Это был родной брат пахаря. Хотя между летами того и другого считался только год разницы, но Карп смотрел уже совершенной развалиной. Он давно оставил полевую работу, перемогался со дня на день и в последнее время проводил жизнь на печке, изредка выходя на завалинку, чтобы погреться на солнце. Крошечное лицо его изрыто было морщинками; каждый трудовой день провел как словно на нем черту свою. Ноги его дрожали; руки тряслись; голова, на которой оставались по бокам редкие клочки волос, ходила из стороны в сторону. Он, очевидно, дрожал не от волнения, но от дряхлости.
В тусклых глазах, устремленных на брата, не было пока заметно замешательства. Он подошел ближе, медленно перекрестился и сказал:
– Эх, Иван, Иван! чаял я, поживешь еще с нами…

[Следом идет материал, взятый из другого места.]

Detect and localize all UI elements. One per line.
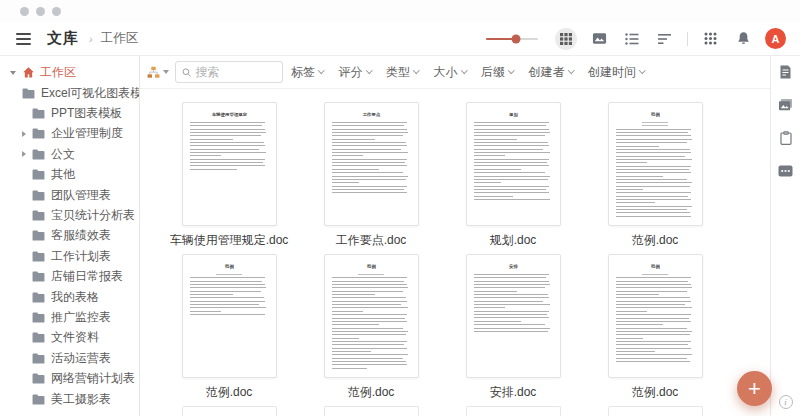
- sidebar-item[interactable]: 我的表格: [0, 287, 139, 307]
- document-name[interactable]: 安排.doc: [490, 385, 537, 399]
- document-item[interactable]: 范例范例.doc: [584, 254, 726, 399]
- sidebar-item-label: 我的表格: [51, 289, 99, 306]
- filter-dropdown[interactable]: 创建者: [529, 64, 574, 81]
- document-item-partial[interactable]: [158, 406, 300, 416]
- filter-toolbar: 标签评分类型大小后缀创建者创建时间: [140, 56, 770, 89]
- document-thumbnail[interactable]: 范例: [324, 254, 419, 378]
- more-panel-icon[interactable]: [778, 163, 794, 179]
- notifications-button[interactable]: [732, 28, 754, 50]
- thumbnail-size-slider[interactable]: [486, 32, 538, 46]
- sidebar-item[interactable]: Excel可视化图表模板: [0, 83, 139, 103]
- hierarchy-view-button[interactable]: [147, 66, 169, 79]
- sidebar-item-workspace-root[interactable]: 工作区: [0, 62, 139, 83]
- document-name[interactable]: 车辆使用管理规定.doc: [170, 233, 289, 247]
- document-item[interactable]: 车辆使用管理规定车辆使用管理规定.doc: [158, 102, 300, 247]
- sidebar-item[interactable]: 美工摄影表: [0, 389, 139, 409]
- document-thumbnail[interactable]: 工作要点: [324, 102, 419, 226]
- menu-icon[interactable]: [16, 33, 31, 45]
- document-thumbnail[interactable]: 范例: [608, 102, 703, 226]
- document-item[interactable]: 范例范例.doc: [584, 102, 726, 247]
- document-grid-next-row: [158, 406, 770, 416]
- document-item[interactable]: 安排安排.doc: [442, 254, 584, 399]
- document-item-partial[interactable]: [442, 406, 584, 416]
- document-item[interactable]: 规划规划.doc: [442, 102, 584, 247]
- document-name[interactable]: 工作要点.doc: [336, 233, 407, 247]
- thumbnail-page-title: 范例: [349, 264, 392, 267]
- document-thumbnail[interactable]: [324, 406, 419, 416]
- sidebar-item-label: 美工摄影表: [51, 391, 111, 408]
- sidebar-item[interactable]: 文件资料: [0, 328, 139, 348]
- collapse-caret-icon[interactable]: [10, 71, 16, 75]
- document-name[interactable]: 范例.doc: [632, 385, 679, 399]
- sidebar-item[interactable]: 推广监控表: [0, 307, 139, 327]
- sidebar-item[interactable]: 活动运营表: [0, 348, 139, 368]
- search-box[interactable]: [175, 61, 283, 83]
- document-thumbnail[interactable]: 安排: [466, 254, 561, 378]
- view-compact-button[interactable]: [654, 28, 676, 50]
- slider-handle[interactable]: [512, 34, 521, 43]
- sidebar-item[interactable]: PPT图表模板: [0, 103, 139, 123]
- document-thumbnail[interactable]: [182, 406, 277, 416]
- folder-icon: [32, 108, 45, 119]
- document-panel-icon[interactable]: [778, 64, 794, 80]
- document-name[interactable]: 范例.doc: [348, 385, 395, 399]
- view-gallery-button[interactable]: [588, 28, 610, 50]
- filter-dropdown[interactable]: 大小: [434, 64, 467, 81]
- sidebar-item[interactable]: 店铺日常报表: [0, 267, 139, 287]
- sidebar-item[interactable]: 客服绩效表: [0, 226, 139, 246]
- window-control-dot[interactable]: [36, 7, 45, 16]
- document-thumbnail[interactable]: 车辆使用管理规定: [182, 102, 277, 226]
- filter-dropdown[interactable]: 后缀: [481, 64, 514, 81]
- sidebar-item[interactable]: 公文: [0, 144, 139, 164]
- window-chrome-bar: [0, 0, 800, 22]
- folder-icon: [32, 332, 45, 343]
- filter-dropdown[interactable]: 类型: [386, 64, 419, 81]
- sidebar-item-label: 企业管理制度: [51, 125, 123, 142]
- app-header: 文库 › 工作区: [0, 22, 800, 56]
- document-thumbnail[interactable]: 范例: [608, 254, 703, 378]
- image-panel-icon[interactable]: [778, 97, 794, 113]
- sidebar-item[interactable]: 企业管理制度: [0, 124, 139, 144]
- chevron-down-icon: [366, 67, 372, 73]
- apps-grid-button[interactable]: [699, 28, 721, 50]
- filter-dropdown[interactable]: 标签: [291, 64, 324, 81]
- document-item-partial[interactable]: [584, 406, 726, 416]
- folder-icon: [32, 373, 45, 384]
- view-grid-button[interactable]: [555, 28, 577, 50]
- document-name[interactable]: 范例.doc: [206, 385, 253, 399]
- avatar[interactable]: A: [765, 28, 786, 49]
- document-item[interactable]: 工作要点工作要点.doc: [300, 102, 442, 247]
- view-list-button[interactable]: [621, 28, 643, 50]
- document-name[interactable]: 范例.doc: [632, 233, 679, 247]
- search-input[interactable]: [195, 65, 276, 79]
- document-thumbnail[interactable]: [608, 406, 703, 416]
- expand-caret-icon[interactable]: [22, 151, 32, 157]
- document-thumbnail[interactable]: 范例: [182, 254, 277, 378]
- add-document-fab[interactable]: +: [737, 371, 772, 406]
- info-icon[interactable]: i: [779, 395, 793, 409]
- sidebar-item[interactable]: 网络营销计划表: [0, 368, 139, 388]
- filter-dropdown[interactable]: 创建时间: [588, 64, 645, 81]
- document-item[interactable]: 范例范例.doc: [300, 254, 442, 399]
- document-thumbnail[interactable]: [466, 406, 561, 416]
- window-control-dot[interactable]: [20, 7, 29, 16]
- window-control-dot[interactable]: [52, 7, 61, 16]
- sidebar-item[interactable]: 其他: [0, 165, 139, 185]
- filter-dropdown[interactable]: 评分: [339, 64, 372, 81]
- document-thumbnail[interactable]: 规划: [466, 102, 561, 226]
- folder-icon: [22, 88, 35, 99]
- document-name[interactable]: 规划.doc: [490, 233, 537, 247]
- sidebar-item[interactable]: 宝贝统计分析表: [0, 205, 139, 225]
- thumbnail-page-title: 范例: [633, 264, 676, 267]
- breadcrumb-current[interactable]: 工作区: [101, 30, 139, 47]
- header-divider: [687, 32, 688, 46]
- document-item[interactable]: 范例范例.doc: [158, 254, 300, 399]
- bell-icon: [736, 31, 751, 46]
- folder-icon: [32, 353, 45, 364]
- folder-icon: [32, 149, 45, 160]
- sidebar-item[interactable]: 团队管理表: [0, 185, 139, 205]
- clipboard-panel-icon[interactable]: [778, 130, 794, 146]
- sidebar-item[interactable]: 工作计划表: [0, 246, 139, 266]
- expand-caret-icon[interactable]: [22, 131, 32, 137]
- document-item-partial[interactable]: [300, 406, 442, 416]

Рано, Иван, ты нас покидаешь!
Страшный вопль двух дочерей умирающего перебил старика. Они нежданно оторвались от матери, которая бессильно опустилась мужу на ноги, и бросились обнимать отца. Савелий и старший брат его громко зарыдали. Тихая мысль, освещавшая лицо умирающего, стала как бы потухать. В чертах его, дышавших спокойствием, изобразилось вдруг тяжкое томление. Голоса родных точно в первый раз нашли дорогу в его сердце и возвратили его на минуту к действительному миру. Глаза его остались, однако ж, закрытыми и грудь по-прежнему подымалась ровно и медленно.
– Бабы… полно вам!… – проговорил Карп, прнтро-гиваясь к племянницам. – Савелий, Петр, вы бы их удержали!., ему и без того жаль с вами расставаться… пуще воем-то душу мутят… оставили бы… будет еще время убиваться-то!… – Петр и Савелий подняли сестер и отошли к ногам отца. Лицо умирающего постепенно вытягивалось и принимало грустное выражение. Грудь его приподымалась теперь едва заметно.
– Эх, брат Иван, – произнес неожиданно Карп, и, я заметил, голос старика задрожал сильнее, – в какое время ты нас покидаешь!… Встань, Иван!… Погляди-ка поди, весна на дворе; наши ведь все пахать поехали…
При этом каждая черта умирающего наполнилась вдруг выражением страшной тоски. Веки его, начинавшие уже углубляться, дрогнули, слегка раскрылись в углах и пропустили две крупные слезы. Они медленно потекли по морщинам и, видимо, казалось, застывали на холодевших щеках его… Светлые струи ручья многие годы оживляли долину. Тихо журчали они, отражая и небо, и зелень, и мирные окрестные виды; но время открыло скважину в русле: ручей заметно мельчает; тускней и тускней делается его поверхность, и наконец он вовсе пропадает, оставив темное земляное дно, в котором не блеснет уже никогда луч солнца!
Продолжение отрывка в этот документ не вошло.